Terle Preston M, Iwanaga Joe, Olewnik Łukasz, Tubbs R Shane
Department of Structural and Cellular Biology, Tulane University School of Medicine, New Orleans, USA.
Department of Neurosurgery, Tulane University School of Medicine, New Orleans, USA.
Cureus. 2022 Feb 15;14(2):e22248. doi: 10.7759/cureus.22248. eCollection 2022 Feb.

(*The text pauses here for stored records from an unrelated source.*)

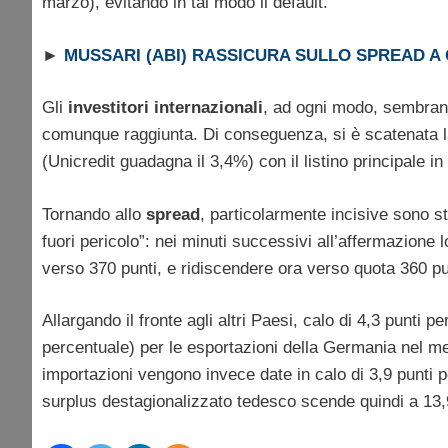
marzo), evitando in tal modo il default.
►
MUSSARI (ABI) RASSICURA SULLO SPREAD A 
Gli
investitori internazionali
, ad ogni modo, sembrano 
comunque raggiunta. Di conseguenza, si è scatenata la 
(Unicredit guadagna il 3,4%) con il listino principale in 
Tornando allo
spread
, particolarmente incisive sono st
fuori pericolo”: nei minuti successivi all’affermazione l
verso 370 punti, e ridiscendere ora verso quota 360 pu
Allargando il fronte agli altri Paesi, calo di 4,3 punti
percentuale) per le esportazioni della Germania nel mes
importazioni vengono invece date in calo di 3,9 punti per
surplus destagionalizzato tedesco scende quindi a 13,9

The posterior tibial vein (PTV) is formed distally by the medial and lateral plantar veins and ends proximally at the joining with the peroneal vein. Variations of the PTV can result in unique clinical presentations. Such variations at the proximal location have been classified previously, but few have been identified distally. In an adult male cadaver, we identified a unilateral distal PTV variation that bifurcated posterior to the medial malleolus. This bifurcation rejoined inferiorly to the medial malleolus and formed a loop that was transected by the posterior tibial artery from deep to superficial. Although this PTV variation is rare, we believe it could be clinically significant for tarsal tunnel syndrome (TTS) and catheter-directed thrombolysis (CDT) of deep vein thrombosis (DVT). Such anatomical variations should be documented and added to clinical databases to improve patient outcomes and diagnostic techniques.
胫后静脉(PTV)由足底内侧静脉和外侧静脉在远端汇合形成,在近端与腓静脉汇合处结束。PTV的变异可导致独特的临床表现。近端位置的此类变异此前已有分类,但远端发现的较少。在一具成年男性尸体中,我们发现了一种单侧远端PTV变异,该变异在内踝后方分叉。此分叉在下方重新与内踝汇合,形成一个环,胫后动脉从深到浅将其横断。尽管这种PTV变异罕见,但我们认为它可能对跗管综合征(TTS)和深静脉血栓形成(DVT)的导管直接溶栓(CDT)具有临床意义。此类解剖变异应记录在案并添加到临床数据库中,以改善患者治疗效果和诊断技术。